When medical products are developed, changes in biomarkers are routinely used to make decisions about whether key thresholds have been reached, allowing developers to conclude that the therapy affected a biological target enough to merit continued development of the product. Most initial biomarkers used for this purpose measure effect on the assumed target of the intervention, so that changes in the biomarker indicate target engagement and related activity. As discussed below, the ability to measure off-target effects on biological systems will increasingly bring panels of biomarkers and systems measurement into play to evaluate intermediate findings in medical product development.

Monitoring biomarkers are also important in ensuring the safety of human research participants. For example, the safety threshold for drugs with possible liver toxicity is monitored through serial measurement of liver function tests, and cardiovascular events are measured through the use of serial troponins.

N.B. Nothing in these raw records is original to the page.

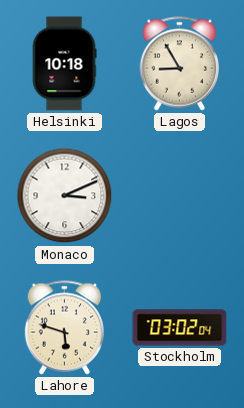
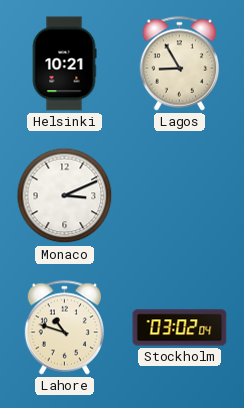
Helsinki: 10:18 -> 10:21
Lahore: 5:48 -> 10:48
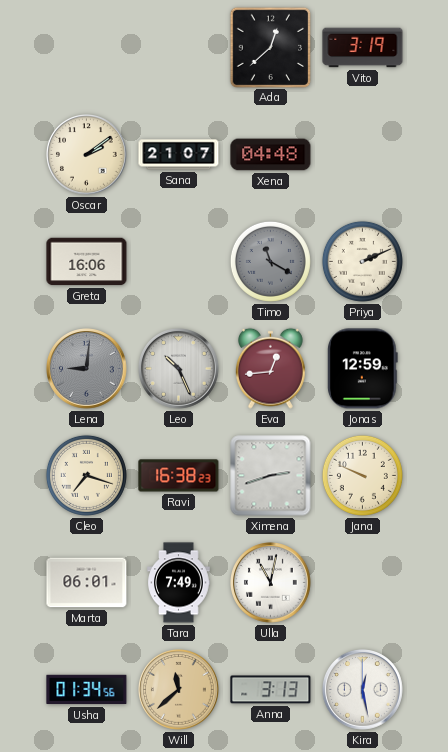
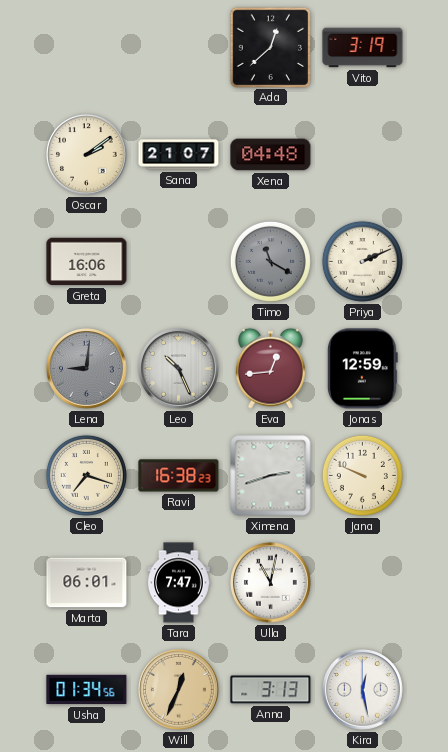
Tara: 7:49 -> 7:47
Will: 11:38 -> 12:34
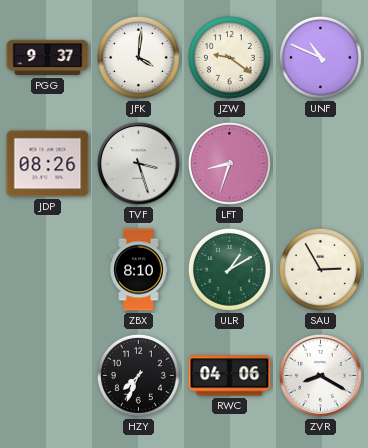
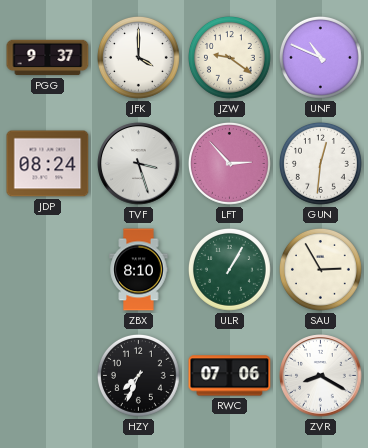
JFK: 4:01 -> 4:00
JDP: 08:26 -> 08:24
LFT: 8:33 -> 2:53
GUN: none -> 12:31
ULR: 1:10 -> 1:05
RWC: 04:06 -> 07:06
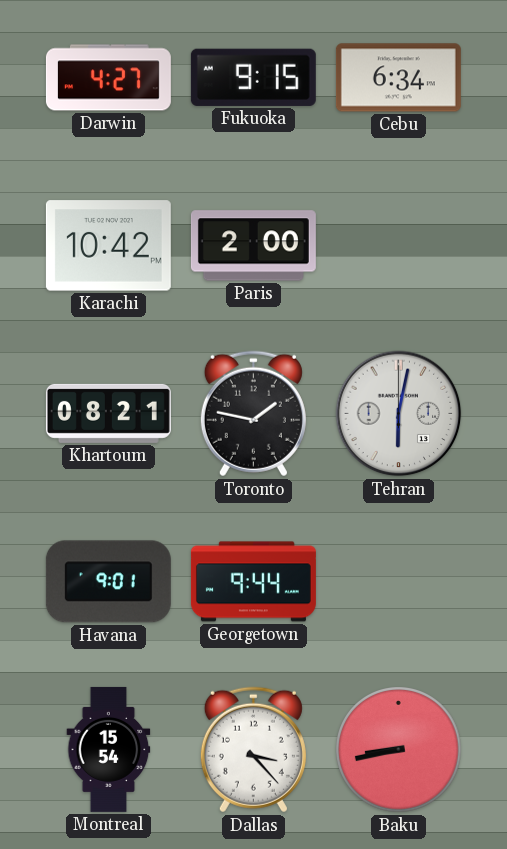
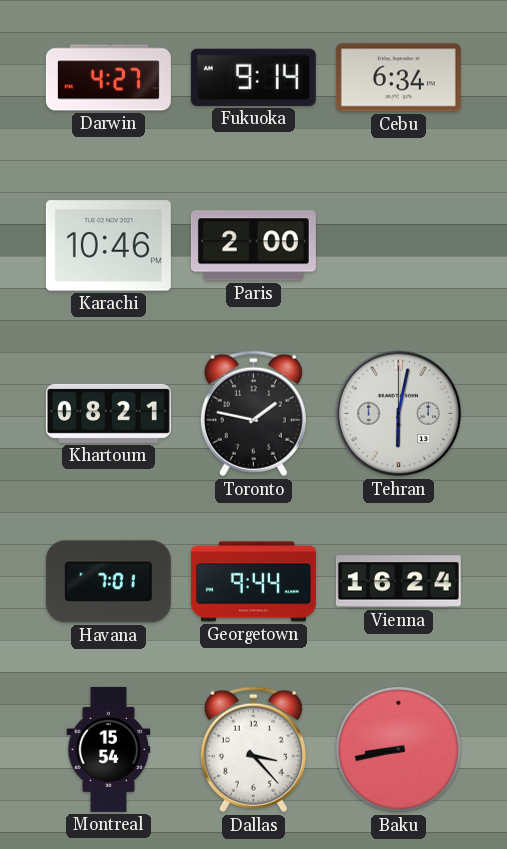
Fukuoka: 9:15 -> 9:14
Karachi: 10:42 -> 10:46
Havana: 9:01 -> 7:01
Vienna: none -> 16:24
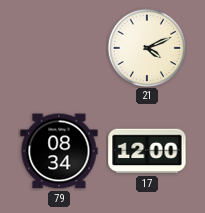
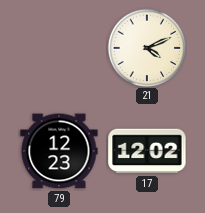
79: 08:34 -> 12:23
17: 12:00 -> 12:02
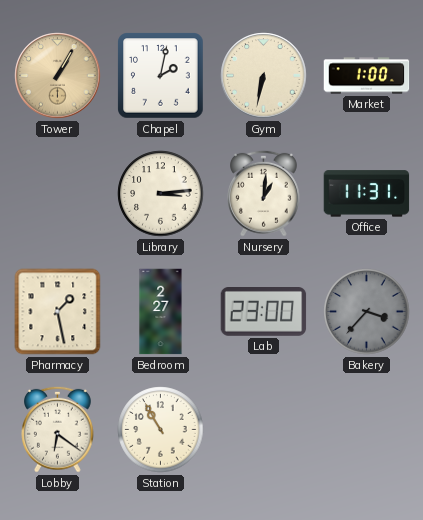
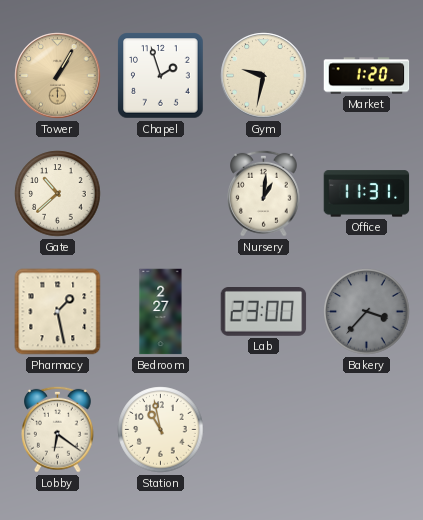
Chapel: 2:02 -> 1:57
Gym: 6:32 -> 9:32
Market: 1:00 -> 1:20
Gate: none -> 10:38
Library: 3:14 -> none
Station: 10:55 -> 10:58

Monitoring biomarkers are also useful for measuring pharmacodynamic effects, to detect early evidence of a therapeutic response, and to detect complications of a disease or therapy. International normalized ratio (INR) is a classical pharmacodynamic measure used to titrate the dose of warfarin anticoagulation. Similarly, when blood pressure is treated, a reduction in the measure of blood pressure provides evidence that the therapy is working.

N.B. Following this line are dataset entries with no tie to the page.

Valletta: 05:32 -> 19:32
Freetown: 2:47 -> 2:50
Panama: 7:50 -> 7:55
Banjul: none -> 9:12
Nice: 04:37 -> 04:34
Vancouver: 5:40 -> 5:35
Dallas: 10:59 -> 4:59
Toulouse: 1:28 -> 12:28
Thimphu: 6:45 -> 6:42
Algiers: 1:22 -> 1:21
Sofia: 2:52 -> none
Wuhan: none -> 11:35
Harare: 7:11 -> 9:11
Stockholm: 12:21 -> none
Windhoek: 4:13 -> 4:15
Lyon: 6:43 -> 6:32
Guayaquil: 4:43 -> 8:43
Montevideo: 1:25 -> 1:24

One of the more interesting aspects of monitoring biomarkers is the almost unalterable belief held by many researchers and clinicians that changes in biomarker measurements give the best measure of the likely outcome for a patient or population. However, in many circumstances the actual measure, not the change, is the best predictor of outcome, even if the change is the best way to monitor whether the therapy itself is having an effect. For example, an angiotensin-converting enzyme (ACE) inhibitor may cause an elevation of serum creatinine and/or potassium, and this provides a measure of drug effect. However, the risk to the patient or research participant is primarily determined by the actual creatinine or potassium level, not the change in levels.

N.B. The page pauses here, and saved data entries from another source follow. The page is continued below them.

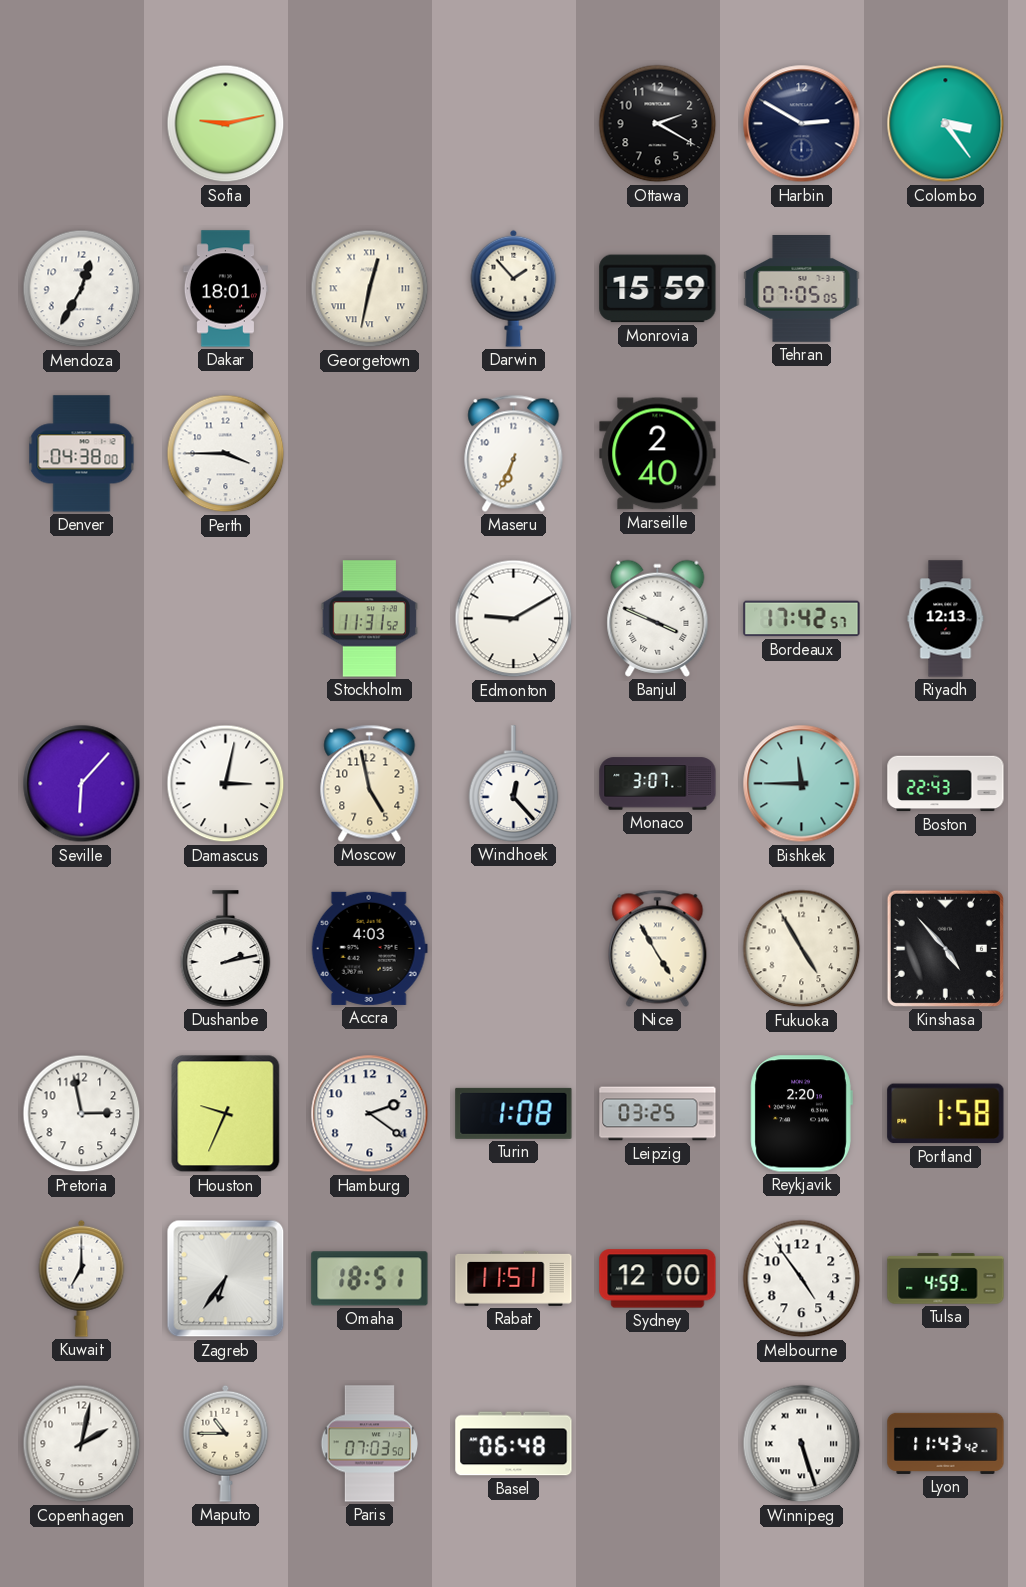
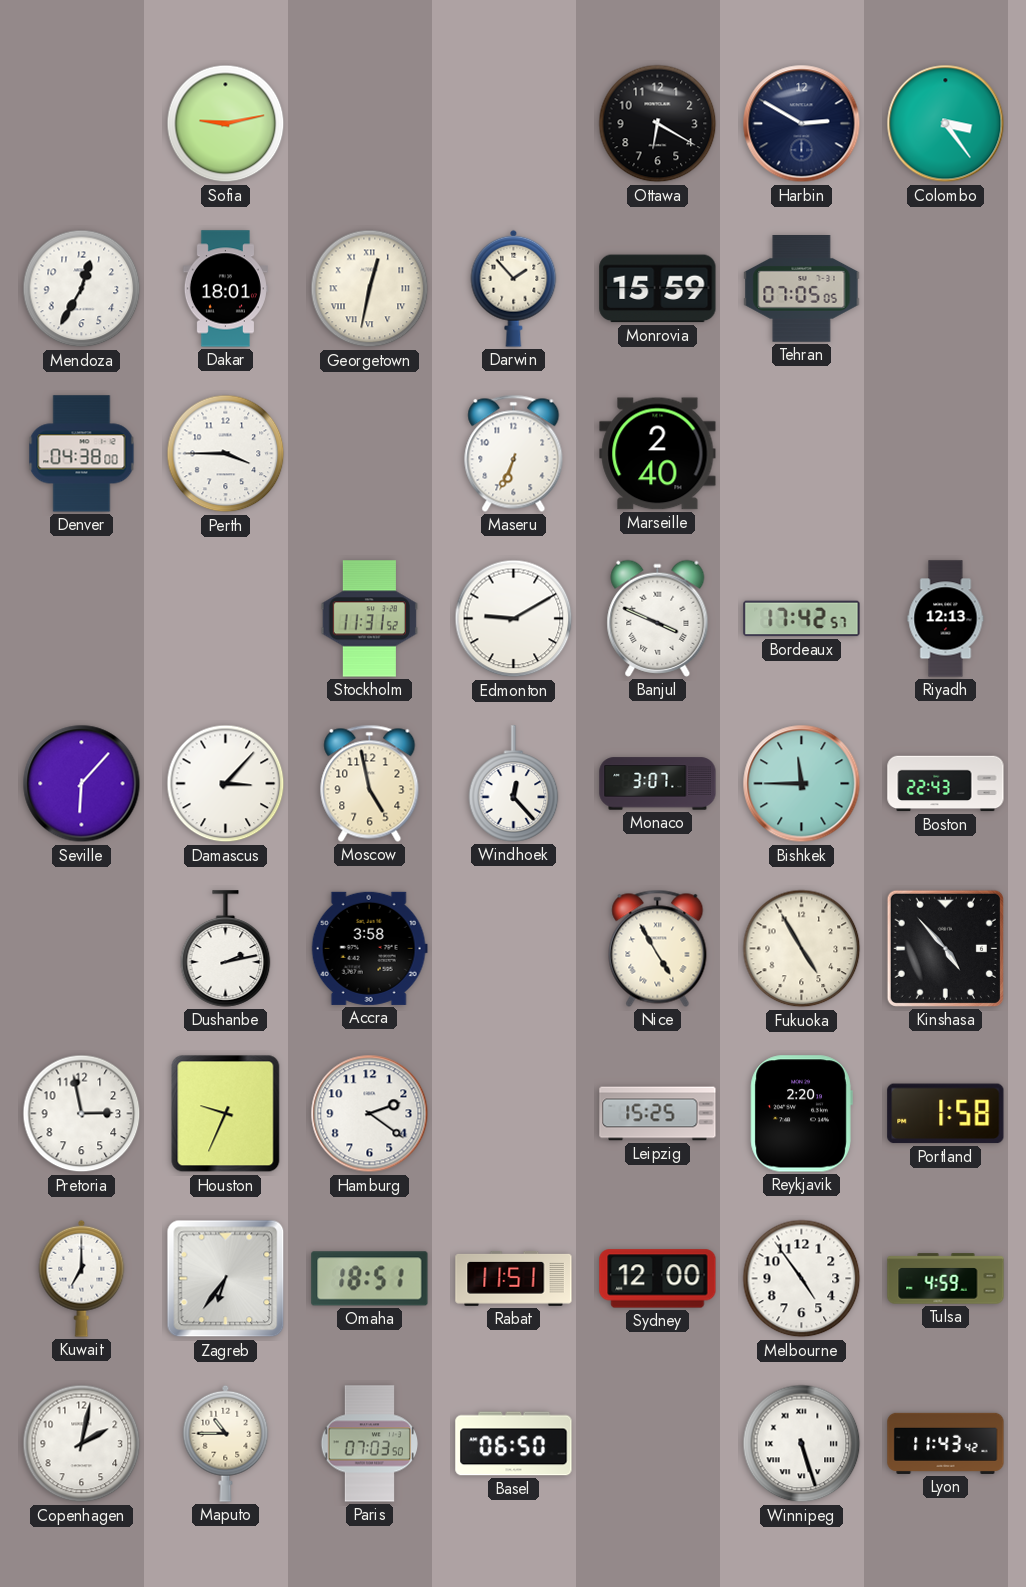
Ottawa: 2:20 -> 6:20
Damascus: 3:02 -> 3:07
Accra: 4:03 -> 3:58
Turin: 1:08 -> none
Leipzig: 03:25 -> 15:25
Basel: 06:48 -> 06:50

Pharmacodynamic/response biomarkers

When the level of a biomarker changes in response to exposure to a medical product or an environmental agent, it can be called a pharmacodynamic/response biomarker. This type of biomarker is extraordinarily useful both in clinical practice and early therapeutic development. If one is treating hypertension or diabetes and no reduction in blood pressure or glucose occurs with a therapy, there is good reason to eschew that intervention and pursue another. Similarly, a candidate drug for a condition that does not alter the key parameter of that biomarker in phase 1 trials would hardly be worth pursuing. A special circumstance is phase 1 studies of normal individuals. It would be unexpected for a disease-related biomarker to show a major change (for example, blood pressure) in persons with normal baseline values. In this circumstance, the main focus is on developing preliminary evidence that the drug will be safe to use in individuals with the target disease. For many drugs, dosing is determined by measured change in a pharmacodynamic/response biomarker when a therapy is given.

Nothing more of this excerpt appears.